Não declaremos uma guerra ao coronavírus cujas vítimas serão os sem patrimônio, cartão de crédito e investimentos
Trump qualificou o vírus como um “embuste dos democratas” pouco antes da avalanche em Wall Street lançá-lo a algo parecido com a realidade. Um papagaio brasileiro chamado Jair tratou-o como uma invenção da mídia perniciosa, isolando-se no poço da ignorância.
Diante disso, a reação das pessoas esclarecidas foi agarrar-se ao mastro da razão para vencer, antes que seja tarde, a batalha contra a estupidez. No passo seguinte, ainda em curso, o apego à voz da ciência transmuta-se em fanatismo científico e fundamentalismo epidemiológico. Hoje, esse perigo supera o da já desmoralizada negligência.
Vamos mesmo —nós, esclarecidos— partir para o elogio da China? Médicos chineses alertaram para a doença em dezembro, mas foram silenciados. Esqueceremos tão cedo, em nome de uma ilusória “ética de resultados”, que a Covid espalhou-se precisamente naquelas semanas de camuflagem e repressão? A vigilância cibernética dos cidadãos galgou novo patamar permanente, junto com o avanço do vírus. Festejaremos o Grande Irmão como aliado e exemplo, em nome da saúde pública?
Ouve-se, dos esclarecidos, um clamor crescente por medidas extremas.
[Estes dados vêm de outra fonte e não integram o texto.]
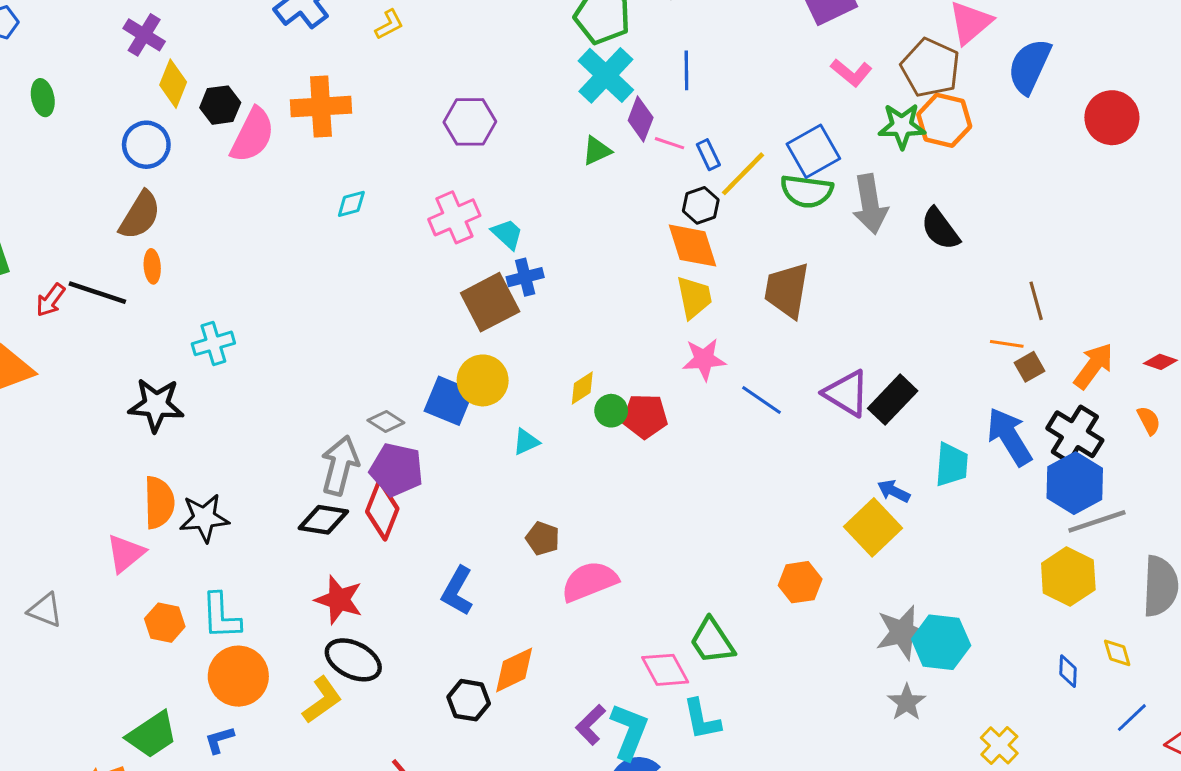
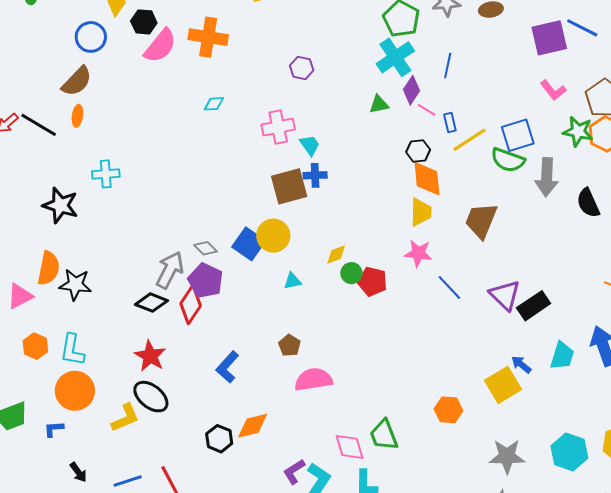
purple hexagon: (470, 122) -> (302, 68), size x0.7
black hexagon: (701, 205) -> (418, 151), moved
cyan hexagon: (941, 642) -> (569, 452), moved

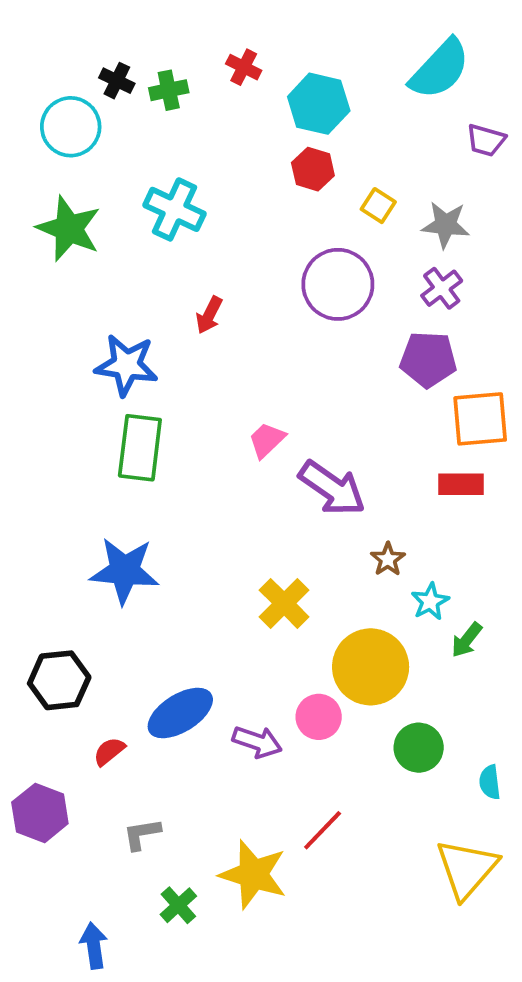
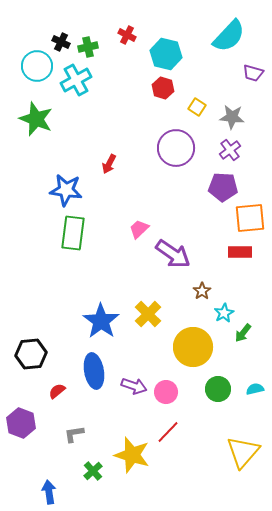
cyan cross: (175, 209) -> (76, 80), moved, turned 36
blue star: (125, 571) -> (101, 321), moved, turned 30
blue ellipse: (180, 713) -> (94, 371), turned -68
pink circle: (319, 717) -> (166, 392), moved
cyan semicircle: (490, 782) -> (255, 389), moved, turned 84

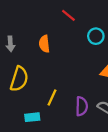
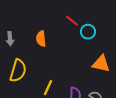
red line: (68, 15) -> (72, 21), moved

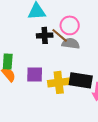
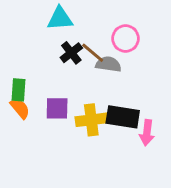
pink circle: (70, 25) -> (126, 39), moved
black cross: (45, 35) -> (71, 53), turned -35

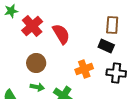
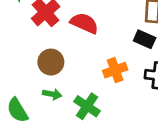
red semicircle: (61, 34) -> (84, 23), turned -35

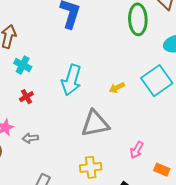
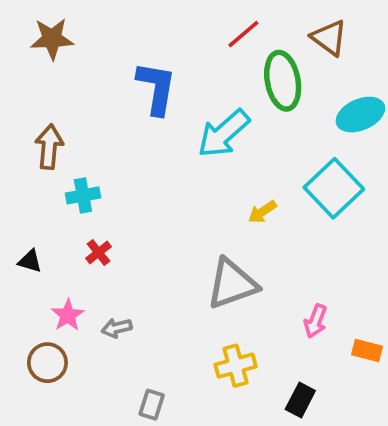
cyan cross: (23, 65) -> (83, 195), turned -30
cyan arrow: (71, 80) -> (224, 134), moved, turned 40

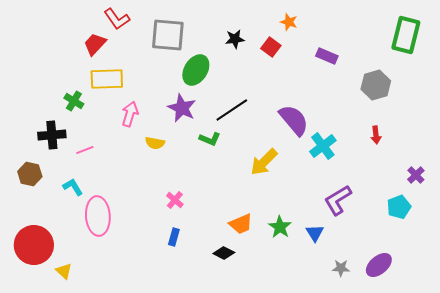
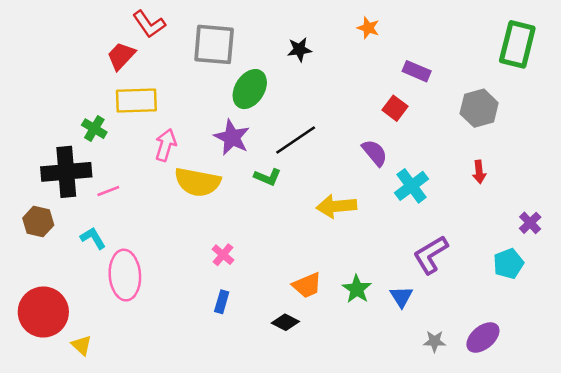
red square: (271, 47) -> (395, 108), moved
purple semicircle: (294, 120) -> (375, 153), size x0.7
black cross: (52, 135) -> (66, 172), size x1.4
yellow semicircle: (155, 143) -> (197, 182), size x1.8
yellow arrow: (264, 162) -> (336, 206), turned 40

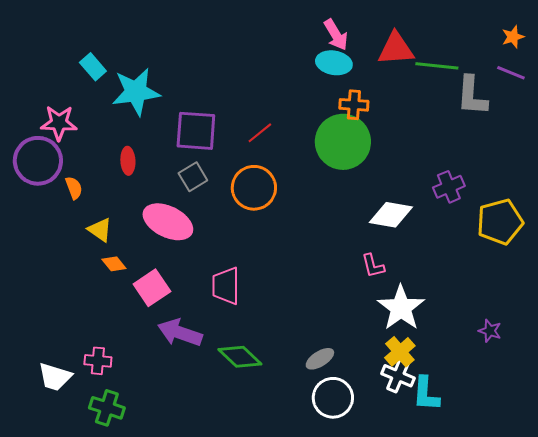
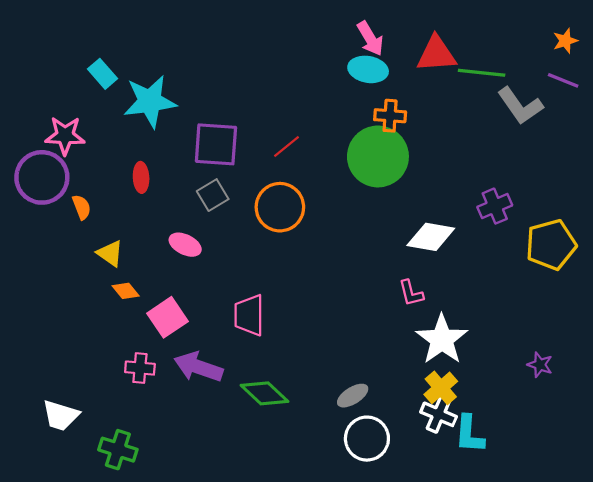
gray L-shape: (472, 96) -> (520, 106), turned -39
pink ellipse: (168, 222) -> (185, 245), size x0.6
pink cross: (98, 361) -> (140, 368), moved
A Itália paga o preço da displicência com a moeda do “lockdown” compulsório. Macron pescou no lago do senso comum a palavra “guerra” para descrever uma emergência sanitária.
Guerra tem implicações: leis de exceção, justiça sumária, censura. Quem pede quarentenas coletivas forçadas está disposto a justificar suas ramificações lógicas? Sacrificaremos as liberdades civis no altar de uma guerra fabricada por artifício retórico? Concederemos, os esclarecidos, um AI-5 sanitário a Bolsonaro?
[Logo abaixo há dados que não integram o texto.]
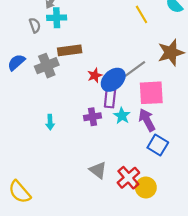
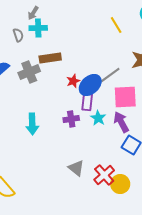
cyan arrow: (50, 122) -> (32, 124), size x1.5

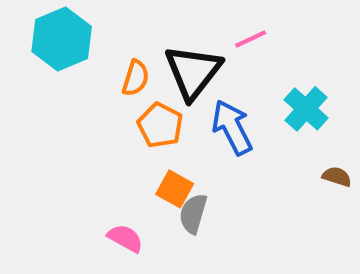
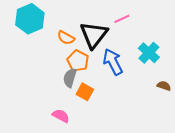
orange semicircle: (136, 78) -> (66, 38), turned 102
gray semicircle: (193, 214) -> (70, 78), moved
O vírus é “estrangeiro”, imigrante? Lá atrás, a OMS criticou os EUA pela proibição de entrada de chineses. Depois, Trump fechou as fronteiras à Europa, e sofreu a crítica da União Europeia (UE). Hoje, a UE, maior foco global de infecções, fecha suas fronteiras externas. A praxe normalizada pela “guerra” sanitária ressurgirá em outras “guerras”, econômicas e culturais. Quando emudecem sobre isso, os esclarecidos dissolvem os anticorpos que nos protegem do vírus da xenofobia.
Um esclarecido aponta o dedo acusador para banhistas na areia; outro, para jovens aglomerados em torno de uma mesa de bar. Há bons motivos para invocar a solidariedade social, a responsabilidade coletiva, a ética cidadã. Mas, num salto quântico, passaremos a solicitar o recurso à força policial?
Policiais italianos em roupas brancas de máxima proteção perseguem suspeitos de desobediência à quarentena. Vestiremos nesses trajes os PMs desordeiros do Ceará, os policiais-milicianos do Rio, dando-lhes o mandato de esvaziar as ruas e os becos das favelas? Em nome da vida, enviaremos a PM paulista a Paraisópolis com a missão de dispersar um baile funk?
O Brasil não é a Itália. Nós, esclarecidos, vivemos na bolha da alta classe média —mas precisamos conseguir pensar fora dela. “Que ninguém saia de casa: distanciamento social!”. Com que direito moral apontamos o modelo de “lockdown” absoluto como solução para cortar a transmissão do vírus em São Paulo ou no Rio? Na Rocinha, no Grajaú, em Cidade Ademar, onde as pessoas residem em habitações de 20 metros quadrados que abrigam cinco ou seis indivíduos?
O Brasil não é os EUA. Aqui, o governo não postará cheques periódicos de mil dólares para cada família durante o intervalo imensurável da “guerra”. Vamos parar os transportes públicos e decretar, universalmente, o trabalho à distância? Como ficam motoristas, comerciários, garçons, pedreiros, as massas de informais?
Os esclarecidos fazem bem em decorar os mandamentos da epidemiologia —mas incorrem em erro de classe ao jogar fora os manuais básicos da sociologia. Não declaremos uma guerra cujas vítimas serão os outros —os sem patrimônio, cartão de crédito e investimentos financeiros.
*Demétrio Magnoli, sociólogo, autor de “Uma Gota de Sangue: História do Pensamento Racial”. É doutor em geografia humana pela USP.